Sekilas tentang Calcio di Trieste
Kota Trieste jelas bukan merupakan salah satu basis utama sepak bola di Italia. Sejak 1959, klub utama kota ini, Triestina, bahkan belum sanggup kembali lagi ke Serie A. Walau begitu, cerita Triestina pada dekade 1940-an sampai awal dekade 1950-an sebenarnya tak buruk-buruk amat.
ADVERTISEMENT
Pada masa ini, ada tiga nama agung sepak bola yang pernah berasosiasi dengan Triestina. Mereka adalah Nereo Rocco (pemain dan pelatih), Bela Guttman (pelatih), dan Cesare Maldini (pemain). Rocco dan Maldini yang merupakan putra asli kota Trieste pada akhirnya bahkan mampu berbicara banyak di kancah persepakbolaan Italia.

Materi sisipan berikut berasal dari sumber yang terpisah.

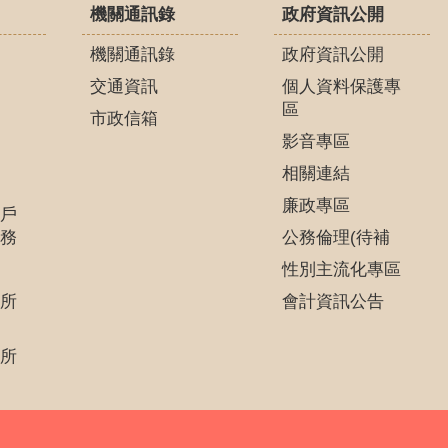
機關通訊錄
政府資訊公開
機關通訊錄
政府資訊公開
交通資訊
個人資料保護專
區
市政信箱
影音專區
相關連結
廉政專區
戶
務
公務倫理(待補
性別主流化專區
所
會計資訊公告
所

Rocco, yang lebih tua 20 tahun dibanding Maldini, mampu membawa Triestina menjadi klub yang cukup disegani pada dekade 1940-an. Ketika Serie A masih didominasi Grande Torino, Triestina muncul sebagai salah satu kuda hitam yang cukup diperhitungkan. Peringkat kedua Serie A musim 1947/48 merupakan bukti sahih kemampuan Rocco dan timnya pada saat itu. Pada 1950, Rocco hijrah ke Padova dan digantikan oleh pelatih Padova, Bela Guttman.
ADVERTISEMENT
Guttman sendiri belum mencapai puncak kejayaannya kala itu dan dengan susah payah menyelamatkan Triestina dari degradasi pada akhir musim 1950/51. Selepas dari Triestina, Guttman sempat berkelana ke Argentina sebelum akhirnya kembali ke Eropa bersama APOEL Nikosia pada 1953. Sementara itu, Rocco pun sebenarnya sempat kembali ke Triestina pada tahun yang sama, akan tetapi ia kemudian dipecat lantaran hasil buruk.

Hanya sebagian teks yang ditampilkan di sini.